Normalerweise installieren sich die Programme in Verzeichnissen unterhalb von /usr/local/. Da bei Debian-Paketen dieses Verzeichnis nicht verwendet werden darf und ausschließlich zur Verfügung des lokalen Administrators (oder der User) steht, müssen Sie einen Blick auf den Erstellungsprozess werfen, normalerweise beginnend mit dem Makefile. Das ist das Skript, mit dem make(1) die Arbeit automatisiert. Weitere Details über Makefiles in Die Datei `rules', Abschnitt 5.4.

Beachten Sie, dass wenn ihr Programm GNU automake(1) und/oder autoconf(1) verwendet, werden Sie die Änderungen in der Datei `Makefile.am' bzw. `Makefile.in' machen müssen, weil jeder Aufruf von automake die Datei `Makefile.in' mit Informationen aus `Makefile.am' neu erzeugt (und die vorhandene Datei `Makefile.in' überschreibt!), genau wie jeder Aufruf von ./configure mit den Daten aus `Makefile.in' das fertige Makefile erzeugt.

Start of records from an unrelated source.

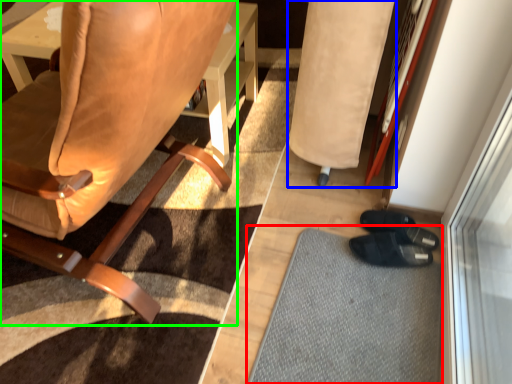 Question: Estimate the real-world distances between objects in this image. Which object is farther from doormat (highlighted by a red box), bean bag chair (highlighted by a blue box) or chair (highlighted by a green box)?

Choices:
 (A) bean bag chair
 (B) chair

Answer: (B) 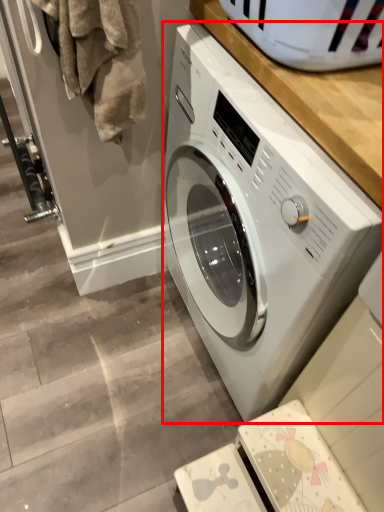 Question: From the image, what is the correct spatial relationship of washing machine (annotated by the red box) in relation to laundry?

Choices:
 (A) left
 (B) right

Answer: (B) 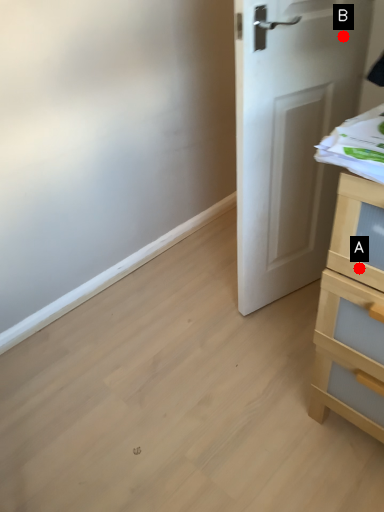 Question: Two points are circled on the image, labeled by A and B beside each circle. Which point is closer to the camera?

Choices:
 (A) A is closer
 (B) B is closer

Answer: (A) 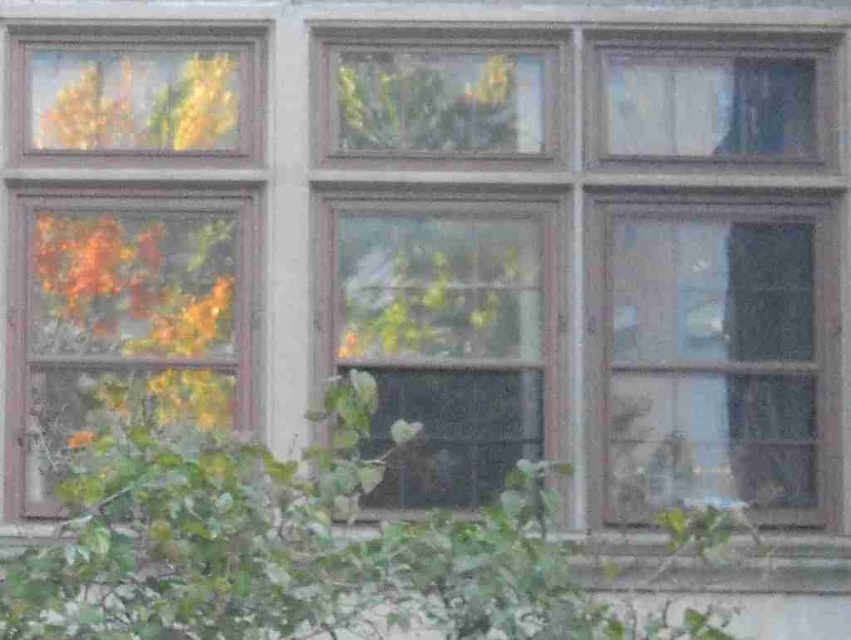 Question: Which point appears farthest from the camera in this image?

Choices:
 (A) (383, 248)
 (B) (615, 509)
 (C) (75, 294)
 (D) (483, 60)

Answer: (D)

Question: Based on their relative distances, which object is farther from the clear glass window at center?

Choices:
 (A) wooden window at left
 (B) transparent glass window at center
 (C) green leafy tree at center
 (D) transparent glass window at right

Answer: (C)

Question: Can you confirm if wooden window at left is smaller than clear glass window at center?

Choices:
 (A) yes
 (B) no

Answer: (B)

Question: From the image, what is the correct spatial relationship of green leafy tree at center in relation to wooden window at left?

Choices:
 (A) above
 (B) below

Answer: (B)

Question: Which of the following is the closest to the observer?

Choices:
 (A) (661, 609)
 (B) (646, 452)
 (C) (441, 413)
 (D) (488, 144)

Answer: (A)

Question: Considering the relative positions of green leafy tree at center and transparent glass window at right in the image provided, where is green leafy tree at center located with respect to transparent glass window at right?

Choices:
 (A) left
 (B) right

Answer: (A) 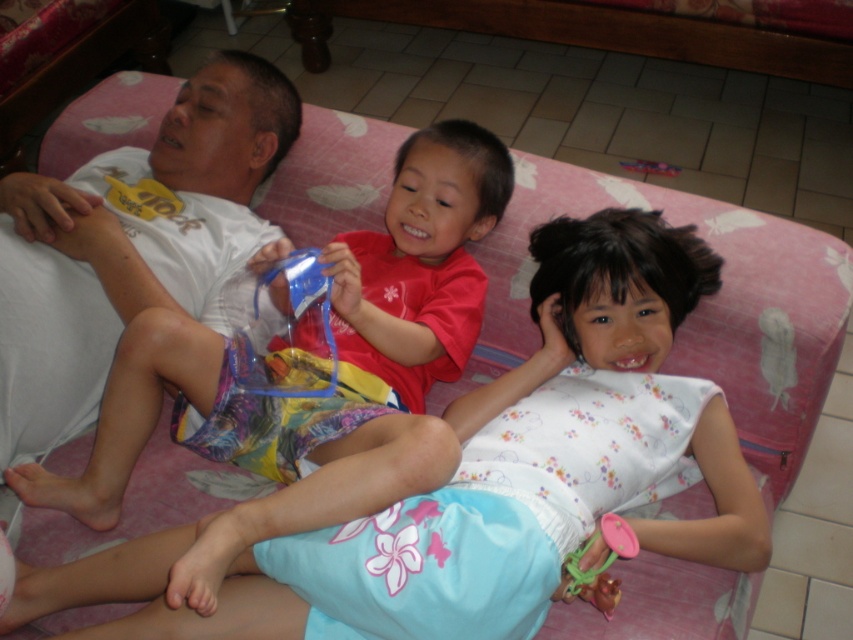 You are a photographer trying to capture a closeup of the red matte shirt at center and the pink plastic toy at lower right. Which object should you zoom in on first to ensure both are in focus?

The red matte shirt at center is bigger than the pink plastic toy at lower right, so you should focus on the red matte shirt at center first to ensure both are in focus.

You are a photographer trying to capture a candid shot of the two children in the scene. You notice their clothing items, the red matte shirt at center and the floral cotton dress at center. Which clothing item is positioned higher up in the image?

The red matte shirt at center is located above the floral cotton dress at center, so it is positioned higher up in the image.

Änderungen in `Makefile.am'-Dateien erfordern einige Kenntnisse über die Funktionsweise von automake; mehr darüber finden Sie in der Hilfe `info automake`. Bearbeiten von `Makefile.in'-Dateien geht dagegen fast genauso einfach wie das Bearbeiten von Makefiles, man muss lediglich bei der Verwendung der Variablen aufpassen, d.h. Strings, die mit `@' umgeben sind, z.B. @CFLAGS@ oder @LN_S@; in diese werden beim Aufruf `./configure` die entsprechenden Werte eingesetzt.

Wir können an dieser Stelle nicht auf alle Feinheiten eingehen, denn es würde den Rahmen dieser Anleitung sprengen, aber an dieser Stelle treten auch die wenigsten Probleme auf.


4.1 Installation in ein Unterverzeichnis

Die meisten Programme installieren sich in die vorhandene Verzeichnistruktur, so dass die ausführbaren Binär-Dateien irgendwo in ihrem $PATH landen und die Dokumentation an einer der üblichen Positionen. Wenn Sie so vorgehen, wird das Programm aber in Ihr System intergriert. Die Paket-Erstellungs-Tools werden es dadurch schwer haben, herauszufinden, welche Dateien zu Ihrem Paket gehören und welche nicht.

Deshalb sollten Sie anders verfahren: Installieren Sie das Programm in ein angelegtes Unterverzeichnis von dem aus die Paket-Erstellungs-Tools ein funktionierendes .deb-Paket erzeugen werden. Alles, was dieses Unterverzeichnis enthält, wird später auf das System der Benutzer installiert, mit dem einzigen Unterschied, dass dpkg den Inhalt im Stamm-Verzeichnis auspackt.

Dieses Unterverzeichnis wird üblicherweise unterhalb des debian/ Verzeichnisses im ausgepackten Quellverzeichnis angelegt. Man nennt es debian/tmp oder debian/paketname.

Denken Sie daran, auch wenn Sie das Programm in debian/paketname installieren, muss es korrekt funktionieren wenn es in das root-Dateisystem übernommen wird, z.B. wenn es aus einem .deb-Paket installiert wird. Sie müssen dafür sorgen, dass beim Erstellen des Paketes keine fest einprogrammierten Werte in den Dateien auftreten wie /home/me/deb/gentoo-0.9.12/usr/share/gentoo.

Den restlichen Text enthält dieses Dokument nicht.